HMJ Dharmaduta– Jauh di pelosok Kabupaten Wonogiri, Jawa Tengah, tersembunyi sebuah kisah sejarah penyebaran agama Buddha. Tepatnya berada di Desa Pijiharjo, Kecamatan Manyaran, yang tercatat sebagai Kampung Buddha terbesar dan tertua di Wonogiri. Desa itu menyimpan jejak spiritual dan kisah toleransi yang menginspirasi.
Dikutip dari laman Merdeka, Kecamatan Manyaran memiliki 10 vihara, di mana enam di antaranya berlokasi di Desa Pijiharjo. Salah satu vihara pertama di daerah ini pun dibangun di desa tersebut. Data menunjukkan sekitar 350 Kepala Keluarga (KK) di Kecamatan Manyaran memeluk agama Buddha, dengan mayoritas berada di Pijiharjo. Mereka masih aktif beribadah di vihara-vihara yang tersebar di beberapa dusun seperti Jurang, Ngembong, Platar, dan Pengkol.

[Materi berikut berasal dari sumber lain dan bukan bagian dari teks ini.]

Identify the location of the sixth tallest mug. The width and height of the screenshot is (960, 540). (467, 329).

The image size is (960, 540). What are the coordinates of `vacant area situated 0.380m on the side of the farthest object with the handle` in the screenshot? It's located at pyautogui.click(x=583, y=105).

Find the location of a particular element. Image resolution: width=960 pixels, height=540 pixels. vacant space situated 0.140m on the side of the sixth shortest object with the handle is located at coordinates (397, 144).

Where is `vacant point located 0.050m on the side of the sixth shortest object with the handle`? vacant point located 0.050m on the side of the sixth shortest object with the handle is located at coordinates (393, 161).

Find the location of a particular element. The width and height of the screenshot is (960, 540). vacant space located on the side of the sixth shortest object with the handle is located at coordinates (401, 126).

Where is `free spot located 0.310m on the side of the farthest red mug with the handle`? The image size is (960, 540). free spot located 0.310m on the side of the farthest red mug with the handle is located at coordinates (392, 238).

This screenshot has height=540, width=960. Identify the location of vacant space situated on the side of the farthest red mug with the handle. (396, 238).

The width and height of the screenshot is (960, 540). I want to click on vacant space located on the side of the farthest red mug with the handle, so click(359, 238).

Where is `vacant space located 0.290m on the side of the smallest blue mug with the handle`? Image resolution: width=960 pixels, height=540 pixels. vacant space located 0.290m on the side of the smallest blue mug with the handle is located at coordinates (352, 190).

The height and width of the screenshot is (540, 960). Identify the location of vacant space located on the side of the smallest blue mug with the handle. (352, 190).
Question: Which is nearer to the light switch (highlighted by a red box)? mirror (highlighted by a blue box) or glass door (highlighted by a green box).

Berdasarkan kanal YouTube “Jejak Richard”, agama Buddha pertama kali masuk ke Desa Pijiharjo sekitar tahun 1968. Kala itu, agama Buddha menjadi kepercayaan mayoritas masyarakat setempat. Tukiman, seorang warga setempat, mengenang masa itu, “Dulu itu waktu saya sekolah, ada Bikku tapi di Jakarta. Dulu saya tidak ada Guru Budha. Karena mau masuk SMA, terus masuk Islam sampai sekarang. Dulu itu Budha semua di sini. Dulu waktu sekolah memang tidak ada guru Buddha,” ujarnya.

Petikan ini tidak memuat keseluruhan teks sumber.